The workshop will look at the field of design thus: as a way of connecting us to some things, while insulating us from others. Despite the best intentions of designers and their clients, these systems (houses, products, networks, etc.) leak, or are trespassed... which generates an encounter with "the public", that we are interested in. We will develop this through a series of quick design projects and prototypes, that are "extensions" of the participants existing work.
Shelter, Visibility, Love : on the design of insulations and openings
New fissures are appearing in the categories of the personal, the private and the public. Some of these are related to electronic forms of self or exposure while others are reconfigured by new pressures within old beliefs, structures and spaces.
Electronic spaces are often seen as "flows" across the concrete, enclosed physical world. Here you can have friends and conversations remotely and yet in secret. Or have personal relations at the same time as being physically in "public" or "private", behind your mother's back, or in front of a camera. The segmentation of life into such "virtual" parts and layers then carries the dreams and anxieties of new community formations, undiscovered and "partial" forms of intimacy, and new forms of social encounter.

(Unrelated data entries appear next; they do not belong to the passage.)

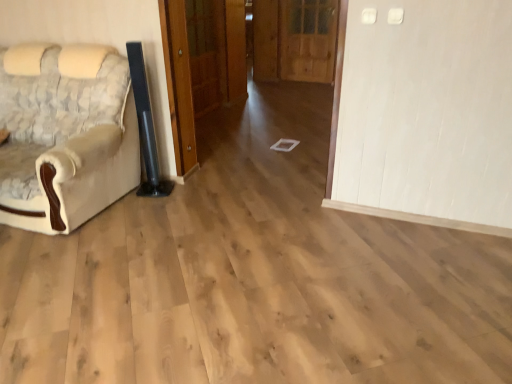 Question: Can you confirm if wooden door at center, the second door from the right, is shorter than beige fabric chair at left?

Choices:
 (A) no
 (B) yes

Answer: (A)

Question: Does wooden door at center, which is counted as the second door, starting from the left, have a smaller size compared to beige fabric chair at left?

Choices:
 (A) no
 (B) yes

Answer: (B)

Question: Is wooden door at center, which is counted as the second door, starting from the left, further to camera compared to beige fabric chair at left?

Choices:
 (A) yes
 (B) no

Answer: (A)

Question: Is beige fabric chair at left inside wooden door at center, which is counted as the second door, starting from the left?

Choices:
 (A) yes
 (B) no

Answer: (B)

Question: Is wooden door at center, the second door from the right, to the left of beige fabric chair at left from the viewer's perspective?

Choices:
 (A) no
 (B) yes

Answer: (A)

Question: Can you confirm if wooden door at center, the second door from the right, is thinner than beige fabric chair at left?

Choices:
 (A) no
 (B) yes

Answer: (B)

Question: Is wooden door at center, placed as the 1th door when sorted from left to right, at the right side of wooden door at center, which is the third door in left-to-right order?

Choices:
 (A) yes
 (B) no

Answer: (B)

Question: From a real-world perspective, is wooden door at center, which is the 3th door from right to left, under wooden door at center, the first door in the right-to-left sequence?

Choices:
 (A) no
 (B) yes

Answer: (A)

Question: Is wooden door at center, which is the 3th door from right to left, at the left side of wooden door at center, which is the third door in left-to-right order?

Choices:
 (A) no
 (B) yes

Answer: (B)

Question: Is wooden door at center, the first door in the right-to-left sequence, surrounded by wooden door at center, placed as the 1th door when sorted from left to right?

Choices:
 (A) yes
 (B) no

Answer: (B)

Question: Considering the relative sizes of wooden door at center, which is the 3th door from right to left, and wooden door at center, which is the third door in left-to-right order, in the image provided, is wooden door at center, which is the 3th door from right to left, bigger than wooden door at center, which is the third door in left-to-right order,?

Choices:
 (A) yes
 (B) no

Answer: (B)

Question: From the image's perspective, is wooden door at center, which is the 3th door from right to left, under wooden door at center, which is the third door in left-to-right order?

Choices:
 (A) no
 (B) yes

Answer: (B)

Question: Considering the relative positions of wooden door at center, which is the third door in left-to-right order, and wooden door at center, which is the 3th door from right to left, in the image provided, is wooden door at center, which is the third door in left-to-right order, to the right of wooden door at center, which is the 3th door from right to left, from the viewer's perspective?

Choices:
 (A) no
 (B) yes

Answer: (B) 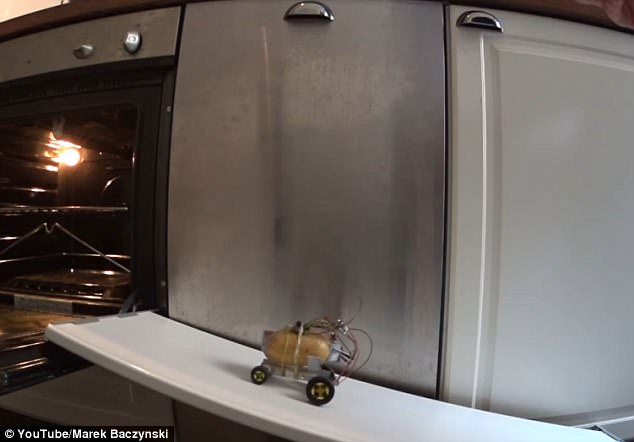 You are a GUI agent. You are given a task and a screenshot of the screen. Output one action in this format:
    pyautogui.click(x=<x>, y=<y>)
    Task: Click on the cabinet hinge
    
    Given the screenshot: What is the action you would take?
    pyautogui.click(x=494, y=30)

At the same time, and increasingly, these technologies are embedded into existing relations, boundaries of access, ownership, morality or law. It is also clear that acts of "communication" alone may not be enough to dissolve pre-existing, deeper boundaries. Much of our ongoing work enters into this conceptual space, stretches and expands it, proposes that we think of leaks as productive, publicness as an often necessary condition, but so also refusal, being able to say no.
So "design". In its broadest sense, design aspires to making technology "sociable", massaging the interface of machines and people, commodities and experiences. But also design may about keeping things and people at a certain precise distance, so that the relationship may sit within a safe, acceptable range on the slider between the personal and the public. From the point of view that both communications and surveillance are both in some sense ubiquitous, we could then ask if the role of contemporary materials, interfaces and design strategies could be seen primarily as insulating: from the effects of unwanted attentions, or to shelter us from power. Is this the future we want? Who is being sheltered, and who is newly visible? What encounters may be crafted through the domain of "design"? To question these terms and to take them beyond the diagrammatic, we would like to in the workshop think of specific and everyday ways, in which the problem of design can be seen as a problem of how to insulate the room, while keeping the doors and windows open, to encounters with the outside.
We feel the usual concepts around this question, such as "interface", filtering, exhibitionism, publicity, camouflage, "openness", or even insulation itself, may not fully describe the possibilities that could be found here.
By Shaina Anand and Ashok Sukumaran, CAMP.
CAMP is a new artist-run platform for trans-disciplinary practice including the arts, based in Mumbai, India. Ashok and Shaina live in Mumbai, India. They recently co-initiated an artistic collaboration called CAMP, a way of critically responding to the regional art and technology context.
BIOS
Ashok Sukumaran
Ashok Sukumaran has degrees in architecture and media art. His recent work has dealt with the intersection of human habitats and technologies being embedded within them. These projects use simple hardware and software combinations towards a broad investigation of "infrastructure", individual agency, and relations between "private" and "public" spheres. The work draws from computer-based art, conceptual practices, early and pre-cinema, and architecture. Ashok's work has been shown widely in recent years, and has received several honors, including the Golden Nica (for Interactive art) at the Prix Ars Electronica 2007, and the first prize of the UNESCO Digital Arts Award, 2005. His ongoing work is supported by grants from the Daniel Langlois Foundation for Art, Science, and Technology, and the India Foundation for the Arts Grant for Extending Arts Practice.
Shaina Anand
Shaina Anand trained as a filmmaker, and now does various projects with "expanded video": television, cable TV, CCTV and so on, in ways that challenge the
traditional methods and usual consequences of image capture and distribution. Recent interventionist projects such as RustleTV (2004), WICity TV (2005) and Khirkeeyaan (2006) have made use of such present and accessible technologies to create temporary autonomous communication zones, and other provocative media
landscapes. In 2001, she founded the independent media platform chitrakarkhana.net, and is now also co-director of CAMP, a new arts initiative in collaboration with Khoj.